* _Work instruction_:
Read the records beneath this task and copy every line that contains the string "contrasts".

Extracted page text data:
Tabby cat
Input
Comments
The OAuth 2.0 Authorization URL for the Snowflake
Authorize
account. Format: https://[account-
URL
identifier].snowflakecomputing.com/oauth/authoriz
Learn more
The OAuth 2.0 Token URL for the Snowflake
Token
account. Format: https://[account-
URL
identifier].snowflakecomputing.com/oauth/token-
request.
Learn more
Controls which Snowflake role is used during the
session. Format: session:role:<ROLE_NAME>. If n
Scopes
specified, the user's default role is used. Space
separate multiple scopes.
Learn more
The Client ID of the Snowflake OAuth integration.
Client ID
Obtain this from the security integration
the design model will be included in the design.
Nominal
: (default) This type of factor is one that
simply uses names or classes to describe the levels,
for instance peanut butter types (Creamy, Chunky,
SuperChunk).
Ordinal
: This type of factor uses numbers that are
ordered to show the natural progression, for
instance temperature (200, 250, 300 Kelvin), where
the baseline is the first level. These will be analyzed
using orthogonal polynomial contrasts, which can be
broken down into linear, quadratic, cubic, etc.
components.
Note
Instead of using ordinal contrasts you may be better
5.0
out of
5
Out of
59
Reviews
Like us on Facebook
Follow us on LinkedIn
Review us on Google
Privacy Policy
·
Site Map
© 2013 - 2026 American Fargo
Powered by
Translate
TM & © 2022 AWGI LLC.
...
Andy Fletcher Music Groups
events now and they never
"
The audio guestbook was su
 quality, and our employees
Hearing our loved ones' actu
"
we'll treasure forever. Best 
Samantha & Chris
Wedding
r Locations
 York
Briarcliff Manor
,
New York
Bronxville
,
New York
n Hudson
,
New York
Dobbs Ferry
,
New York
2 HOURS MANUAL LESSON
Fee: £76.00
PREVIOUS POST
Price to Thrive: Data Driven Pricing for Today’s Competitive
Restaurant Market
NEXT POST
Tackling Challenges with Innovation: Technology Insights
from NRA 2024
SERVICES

* _Output_:
using orthogonal polynomial contrasts, which can be
Instead of using ordinal contrasts you may be better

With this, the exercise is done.